Konu üniversiteler. Daha doğrusu üniversite giriş sınavları ve tabiyki tercihler… Bir akademisyen ve baba olarak elbette beni de yakından ilgilendiriyor.
Bugün nereden estiyse hastaneye gelirken bir gazete aldım. Neredeyse okunacak yer yok gibi. Her sayfası özel üniversite reklamları ile dolu. Kimi açıktan reklam vermiş. Kimi ise haber olmuş. Ya da yaptırmış. Televizyonu açıyorum. Bugünlerde her kanalda bir rektör. Slogan tek ‘Benim üniversitem daha iyi bizi tercih edin.’
Dışarıdan tarafsız bir gözle bakıyorum. Sanki bu iş ayağa düşmek üzere gibi geliyor bana. Henüz levhasının boyası kurumamış üniversiteler sanarsınız ki asırlık çınar.
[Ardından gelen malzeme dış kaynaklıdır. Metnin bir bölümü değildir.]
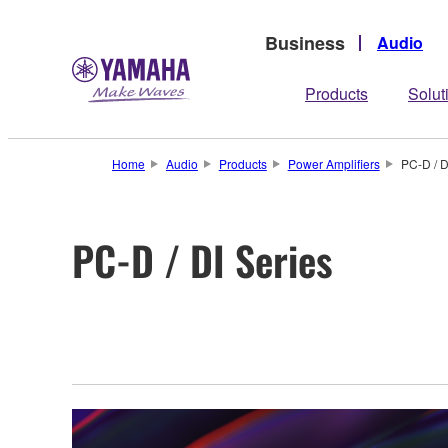
Business
Audio
Products
Solut
Home
Audio
Products
Power Amplifiers
PC-D / D
PC-D / DI Series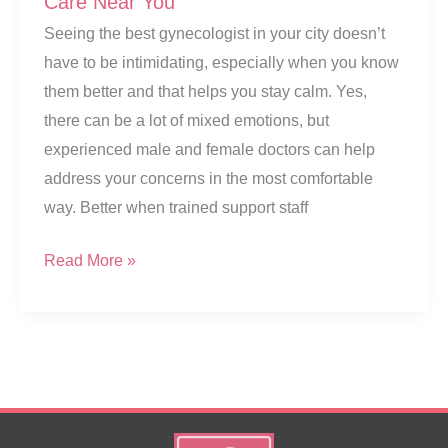
Care Near You
Seeing the best gynecologist in your city doesn’t
have to be intimidating, especially when you know
them better and that helps you stay calm. Yes,
there can be a lot of mixed emotions, but
experienced male and female doctors can help
address your concerns in the most comfortable
way. Better when trained support staff
Best
Read More »
Gynecologist
in
Nashik
–
Expert
Care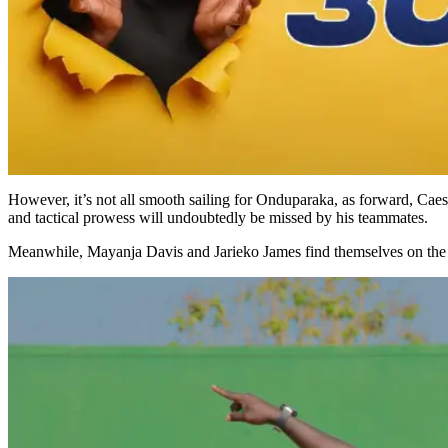
However, it’s not all smooth sailing for Onduparaka, as forward, Caes
and tactical prowess will undoubtedly be missed by his teammates.
Meanwhile, Mayanja Davis and Jarieko James find themselves on the fen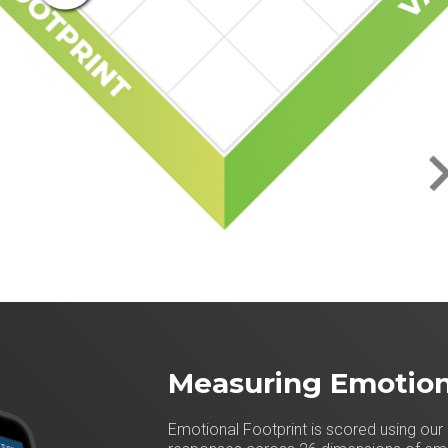
Measuring Emotion
Emotional Footprint is scored using our 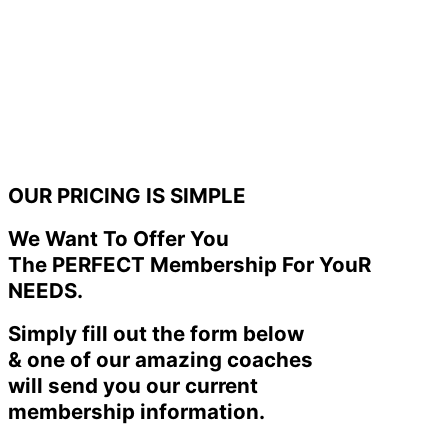
OUR PRICING IS SIMPLE
We Want To Offer You
The PERFECT Membership For YouR
NEEDS.
Simply fill out the form below
& one of our amazing coaches
will send you our current
membership information.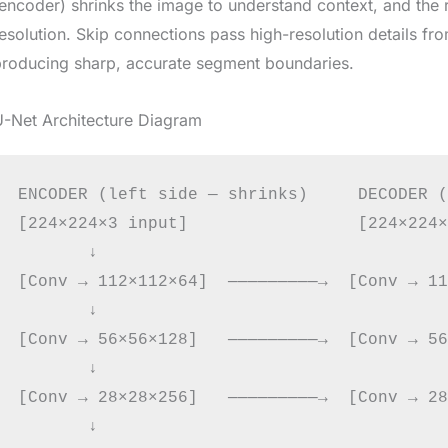
encoder) shrinks the image to understand context, and the r
esolution. Skip connections pass high-resolution details fr
producing sharp, accurate segment boundaries.
U-Net Architecture Diagram
ENCODER (left side — shrinks)     DECODER (
[224×224×3 input]                 [224×224×
       ↓                                   ↑
[Conv → 112×112×64]  ─────────→  [Conv → 11
       ↓                                   ↑
[Conv → 56×56×128]   ─────────→  [Conv → 56
       ↓                                   ↑
[Conv → 28×28×256]   ─────────→  [Conv → 28
       ↓                                   ↑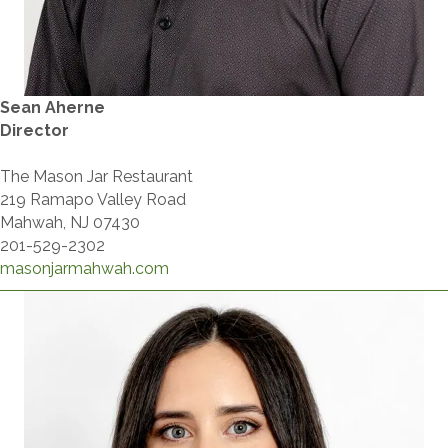
Sean Aherne
Director
The Mason Jar Restaurant
219 Ramapo Valley Road
Mahwah, NJ 07430
201-529-2302
masonjarmahwah.com​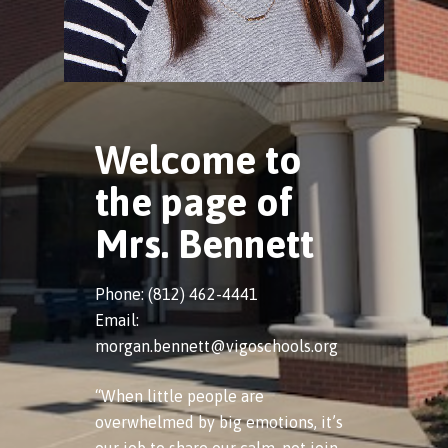
Welcome to
the page of
Mrs. Bennett
Phone: (812) 462-4441
Email:
morgan.bennett@vigoschools.org
“When little people are
overwhelmed by big emotions, it’s
our job to share our calm, not join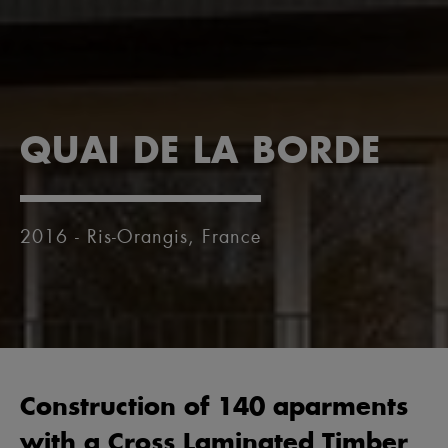
QUAI DE LA BORDE
2016 - Ris-Orangis, France
Construction of 140 aparments
with a Cross Laminated Timber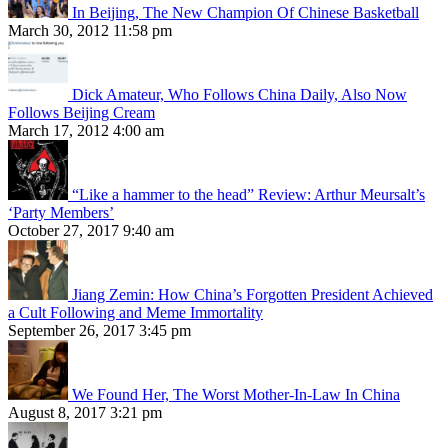
In Beijing, The New Champion Of Chinese Basketball
March 30, 2012 11:58 pm
Dick Amateur, Who Follows China Daily, Also Now
Follows Beijing Cream
March 17, 2012 4:00 am
“Like a hammer to the head” Review: Arthur Meursalt’s
‘Party Members’
October 27, 2017 9:40 am
Jiang Zemin: How China’s Forgotten President Achieved
a Cult Following and Meme Immortality
September 26, 2017 3:45 pm
We Found Her, The Worst Mother-In-Law In China
August 8, 2017 3:21 pm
Bu işte bir hata var.
Üniversiteler sınavla öğrenci mi alıyor. Yoksa Öğrenciler üniversiteleri mi tercih ediyor belli değil.
…
Kötü mü? Aslında değil. Rekabet iyidir. Özel teşebbüs iyidir. İyi iyi olmasına da bu işin de bir dozu ya da şekli olmalı. Demirbaşında bir adet stetoskobu bile olmayan kurumlar (Kimse alınmasın) hemşire, paramedik, fizyoterapist, ya da anestezi teknikeri yetiştirmemeli. Hele de doktor…
***
Bir de meslek yüksek okulları var ki… Onlar daha da vahim… Her köşede bir reklam… İş garantisi…
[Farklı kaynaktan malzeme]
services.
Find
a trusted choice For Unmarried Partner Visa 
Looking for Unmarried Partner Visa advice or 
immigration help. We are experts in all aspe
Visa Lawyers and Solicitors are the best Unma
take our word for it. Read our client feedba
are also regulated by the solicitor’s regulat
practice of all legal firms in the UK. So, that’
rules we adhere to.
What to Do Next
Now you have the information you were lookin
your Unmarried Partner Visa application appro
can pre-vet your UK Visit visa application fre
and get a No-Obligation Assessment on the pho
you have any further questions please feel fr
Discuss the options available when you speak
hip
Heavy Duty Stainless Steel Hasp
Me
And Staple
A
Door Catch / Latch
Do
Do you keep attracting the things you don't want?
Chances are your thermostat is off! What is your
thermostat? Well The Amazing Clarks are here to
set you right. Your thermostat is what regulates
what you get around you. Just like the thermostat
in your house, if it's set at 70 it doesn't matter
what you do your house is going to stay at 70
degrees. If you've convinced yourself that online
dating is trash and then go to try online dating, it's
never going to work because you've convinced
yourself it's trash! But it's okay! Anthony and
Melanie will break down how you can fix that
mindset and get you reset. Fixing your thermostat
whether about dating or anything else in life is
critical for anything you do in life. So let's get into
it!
Özel hastaneler ile üniversiteye hazırlık dersaneleri protokol imzalamışlar. Eğitim kurumu olmuşlar. Yardımcı sağlık personeli yetiştiriyorlar. İLGİNÇ… BAYA İLGİNÇ… Bir şey demiyorum. Yanlış anlamayın. Hayatının tamamı ya öğrenci ya da öğretim üyesi olarak eğitim kurumlarında geçen birisi olarak GERÇEKTEN İLGİNÇ…
Bu işin komplikasyonları beni korkutuyor. Umarım endişelerimde haksızımdır. Acil hekimi olmamdan kaynaklanan obsesif ve pesimistik karakterimden kaynaklanmaktadır.
***
Bu yıl üniversiteye girecek öğrenciler çok şanslı. Hem artan özel ve devlet üniversitesi sayısı hem de tüm üniversitelerde kontenjanların artmasından dolayı daha çok öğrenci istedikleri proğramlara yerleşebilecek.
Etraftan eş dost soruyor. ‘Evlatlarımızı hangi üniversiteye gönderelim?’
İnsanın çok şey diyesi geliyor ama… Boğaz kırk düğüm… Tercih yapacaklar bence iyi araştırsınlar. Boyalı basın, sosyal medya ya da televizyon reklamlarına aldanmasınlar… Trübinlere oynamak her zaman iyi değildir. Büyüme ve yapılanma istikrarlı olmalı… Önce asıl sonra teferruat olmalı. Yoksa hormonlu meyve gibi olur. Albenisi iyidir. Gösterişlidir. Ancak tadı yoktur ve çabuk bozulur…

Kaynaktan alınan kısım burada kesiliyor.